The Company's weighted average interest rate at March 31, 2014 and December 31, 2013 were 7.7% and 7.6%, respectively. The aggregate market value of the Company's debt based on market prices for which quotes were available was approximately $21.1 billion and $20.5 billion at March 31, 2014 and December 31, 2013, respectively. Under the fair value hierarchy established by ASC 820-10-35, the market value of the Company's debt is classified as either Level 1 or Level 2.

 

Subsidiary Sale of Long-Term Debt

 

On February 14, 2014, CC Finco LLC (“CC Finco”), an indirect wholly-owned subsidiary of the Company, sold $227.0 million in aggregate principal amount of Senior Notes due 2021 to private purchasers in a transaction exempt from registration under the Securities Act of 1933, as amended (the “Act”). The purchasers validly tendered the Senior Notes due 2021 into the Company's previously-announced registered exchange offer for the Senior Notes due 2021, which expired on February 20, 2014 (the “A/B Exchange Offer”). Upon completion of the A/B Exchange Offer, the purchasers of the Senior Notes due 2021, along with all other holders of the Senior Notes due 2021 who validly tendered such notes into the A/B Exchange Offer, received Senior Notes due 2021 that were registered under the Act. CC Finco contributed the net proceeds from the sale of the Senior Notes due 2021 to the Company, which intends to use such proceeds to repay, repurchase or otherwise acquire outstanding indebtedness from time to time and retire that indebtedness as it becomes due or upon its earlier repayment, repurchase or acquisition.

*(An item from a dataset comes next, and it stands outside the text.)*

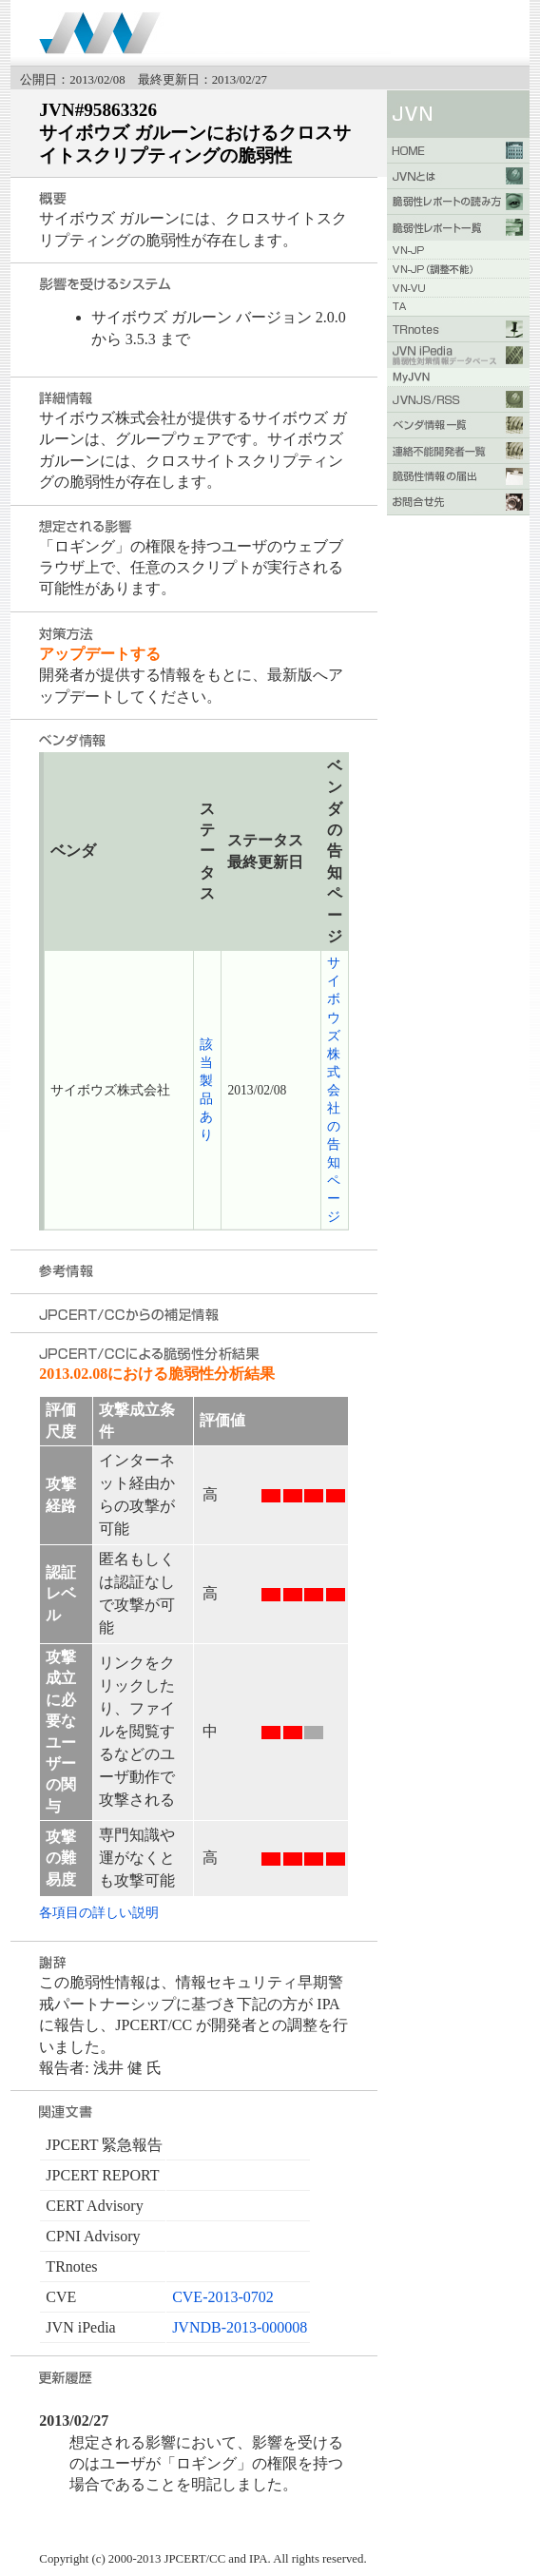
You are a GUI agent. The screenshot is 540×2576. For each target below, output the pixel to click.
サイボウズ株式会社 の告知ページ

Debt Repayments, Maturities and Other

During February 2014, the Company repaid all principal amounts outstanding under its receivables based credit facility, using cash on hand.  This voluntary repayment did not reduce the commitments under this facility and the Company has the ability to redraw amounts under this facility at any time.

 

During March 2014, CC Finco repurchased, through open market purchases, a total of $61.9 million aggregate principal amount of notes, comprised of $52.9 million of the Company's outstanding 5.5% Senior Notes due 2014 and $9.0 million of the Company's outstanding 4.9% Senior Notes due 2015, for a total purchase price of $63.1 million, including accrued interest.  The Company cancelled these notes subsequent to the purchase.